Meet the Other Phone. Child-safe in minutes.

Meet the Other Phone.
Child-safe in minutes.

Buy now

Please or to access all these features

AIBU?

Share your dilemmas and get honest opinions from other Mumsnetters.

Why don't people just ask for a seat on the train/tube?

199 replies

coverp · 25/01/2024 13:32

Pregnant with DC3, regular commuter (London) on both the train and the tube.

Have just heard from a friend (pregnant with first DC) that she sat in the aisle on the train today as no one offered her a seat even though she had her badge on.

I asked why she didn't just ask someone for a seat - she was shocked and said 'you can't do that!'.

Am I missing something? If I've felt like I needed to sit (usually in first trimester more so than later on, but am now hitting the point where I may need to start again) - I just edge towards a pair or group of priority seats and ask 'Would someone mind letting me sit please?'.

I've probably done this 50+ times over 3 pregnancies and never once not have someone stand up for me with good grace. I avoid people who visibly can't stand easily themselves, and take the approach that it's unlikely that in a group of 6-8 people that every one of them has a hidden disability that makes it hard for them to stand.

Am I breaking some sort of unwritten rule by just using my words to ask? If so, it's probably too late as this is the last baby and I only have a few more weeks to commute, but I guess I'd like to know anyway!

OP posts:
honeybeetheoneandonly · 25/01/2024 14:41

I think you need to ask. Most passengers aren't paying much attention to who gets on at every stop and wouldn't notice if someone may need a seat.

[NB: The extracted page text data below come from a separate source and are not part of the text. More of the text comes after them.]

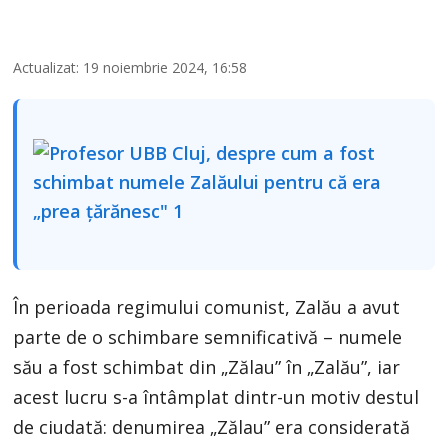
Actualizat: 19 noiembrie 2024, 16:58
În perioada regimului comunist, Zalău a avut
parte de o schimbare semnificativă – numele
său a fost schimbat din „Zălau” în „Zalău”, iar
acest lucru s-a întâmplat dintr-un motiv destul
de ciudată: denumirea „Zălau” era considerată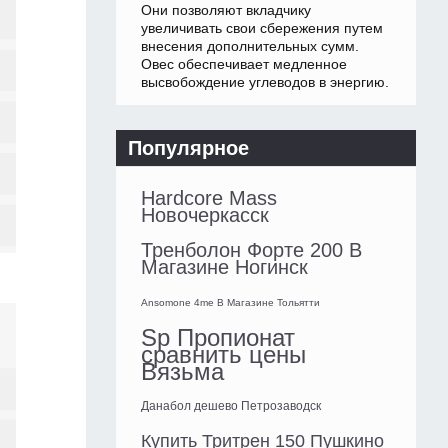
Они позволяют вкладчику
увеличивать свои сбережения путем
внесения дополнительных сумм.
Овес обеспечивает медленное
высвобождение углеводов в энергию.
Популярное
Hardcore Mass
Новочеркасск
Тренболон Форте 200 В
Магазине Ногинск
Ansomone 4me В Магазине Тольятти
Sp Пропионат
сравнить цены
Вязьма
Данабол дешево Петрозаводск
Купить Тритрен 150 Пушкино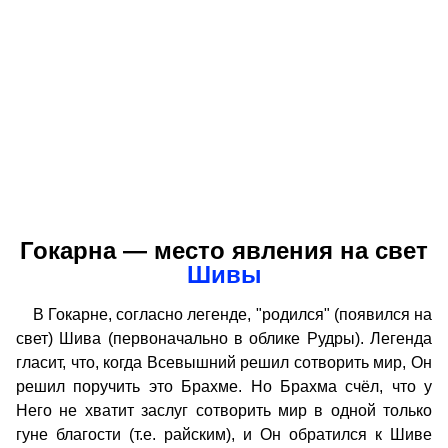
Гокарна — место явления на свет
Шивы
В Гокарне, согласно легенде, "родился" (появился на
свет) Шива (первоначально в облике Рудры). Легенда
гласит, что, когда Всевышний решил сотворить мир, Он
решил поручить это Брахме. Но Брахма счёл, что у
Него не хватит заслуг сотворить мир в одной только
гуне благости (т.е. райским), и Он обратился к Шиве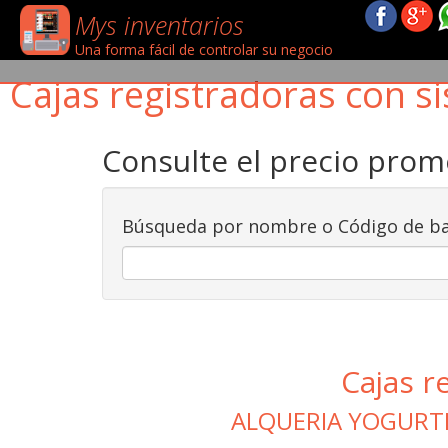
Mys inventarios
Una forma fácil de controlar su negocio
Cajas registradoras con si
Consulte el precio pro
Búsqueda por nombre o Código de ba
Cajas r
ALQUERIA YOGURT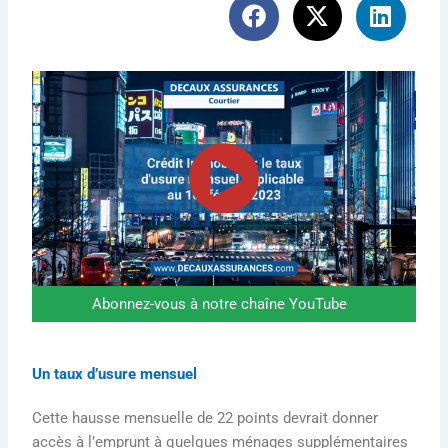
Abonnez-vous à notre chaîne YouTube
Un taux d’usure mensuel
Cette hausse mensuelle de 22 points devrait donner
accès à l’emprunt à quelques ménages supplémentaires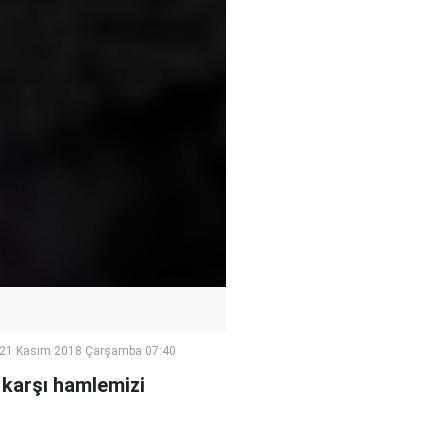
21 Kasım 2018 Çarşamba 07:40
 karşı hamlemizi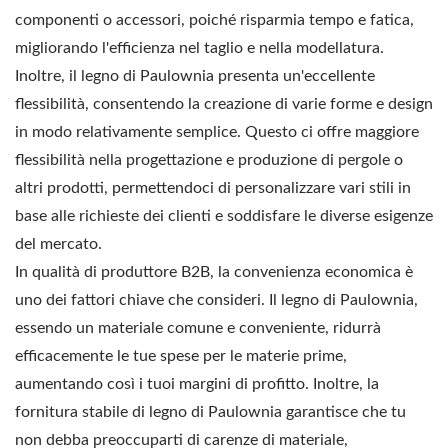
componenti o accessori, poiché risparmia tempo e fatica,
migliorando l'efficienza nel taglio e nella modellatura.
Inoltre, il legno di Paulownia presenta un'eccellente
flessibilità, consentendo la creazione di varie forme e design
in modo relativamente semplice. Questo ci offre maggiore
flessibilità nella progettazione e produzione di pergole o
altri prodotti, permettendoci di personalizzare vari stili in
base alle richieste dei clienti e soddisfare le diverse esigenze
del mercato.
In qualità di produttore B2B, la convenienza economica è
uno dei fattori chiave che consideri. Il legno di Paulownia,
essendo un materiale comune e conveniente, ridurrà
efficacemente le tue spese per le materie prime,
aumentando così i tuoi margini di profitto. Inoltre, la
fornitura stabile di legno di Paulownia garantisce che tu
non debba preoccuparti di carenze di materiale,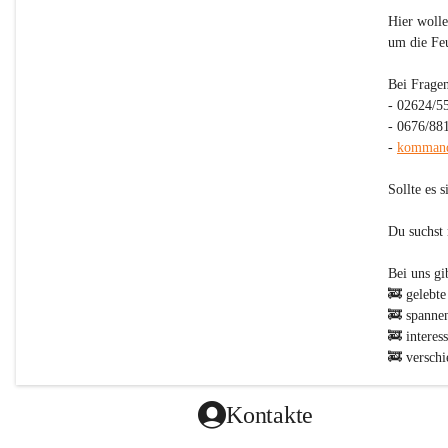
Hier wolle
um die Fe
Bei Fragen
- 02624/5
- 0676/88
- 
kommand
Sollte es 
Du suchst
Bei uns gibt
🚒 gelebte
🚒 spanne
🚒 interes
🚒 verschi
zur Jugend
🚒 KEINEN
Kontakte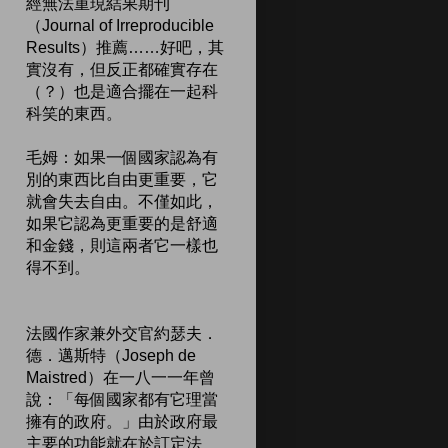
經無法重現結果期刊
（Journal of Irreproducible
Results）推薦……好吧，其
實沒有，但反正都確實存在
（？）也是適合擺在一起科
科笑的東西。
毛姆：如果一個國家認為有
別的東西比自由更重要，它
就會失去自由。不僅如此，
如果它認為更重要的是舒適
和金錢，則這兩者它一樣也
得不到。
法國作家兼外交官約瑟夫．
德．邁斯特（Joseph de
Maistred）在一八一一年曾
說：「每個國家都有它理當
擁有的政府。」由於政府最
主要的功能就在於訂定法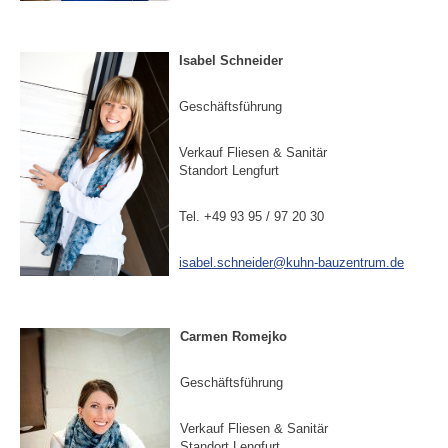
Isabel Schneider
Geschäftsführung
Verkauf Fliesen & Sanitär
Standort Lengfurt
Tel. +49 93 95 / 97 20 30
isabel.schneider@kuhn-bauzentrum.de
Carmen Romejko
Geschäftsführung
Verkauf Fliesen & Sanitär
Standort Lengfurt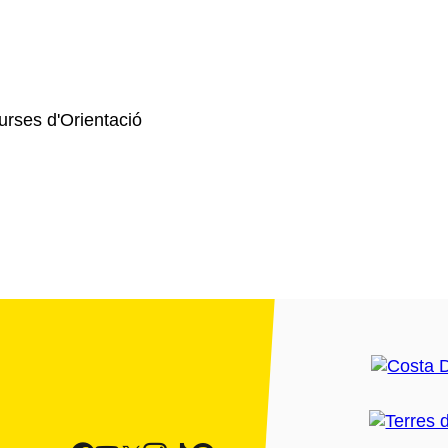
urses d'Orientació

afkonholidaynearleek · 25/01/2024 14:46

Asking is fine. Most people are too busy scrolling through SM on their phones to notice who gets on the train.

LemonLymanDotCom · 25/01/2024 14:47

No, you’re not breaking any rules
No, you’re not being unreasonable.
Anyone who doesn’t dare ask is a no doubt one of those MN posters who cannot countenance simple polite conversations with strangers due to their fear of ‘confrontation’ 🙄

HappyDaze23 · 25/01/2024 14:58

I wouldn’t generally ask unless I actually felt unwell, but I acknowledge that during both my pregnancies I felt pretty good and able to stand. I have no issue with asking though and have done so quite bluntly!

At 28 weeks pregnant, I was traveling on a train from Birmingham to London that was absolutely rammed due to some kind of travel disruption. Everyone piled on, barged past me (I was undeniably and visibly pregnant!) and I was stuck in the vestibule unable to get to my pre-booked seat. I got pretty firm at that point because I felt really faint as my breakfast was in my bag and I was boiling in my coat - I had to say excuse me to about 30 people and half of them were pretty arsey! Shouting at me that there was ‘no room’.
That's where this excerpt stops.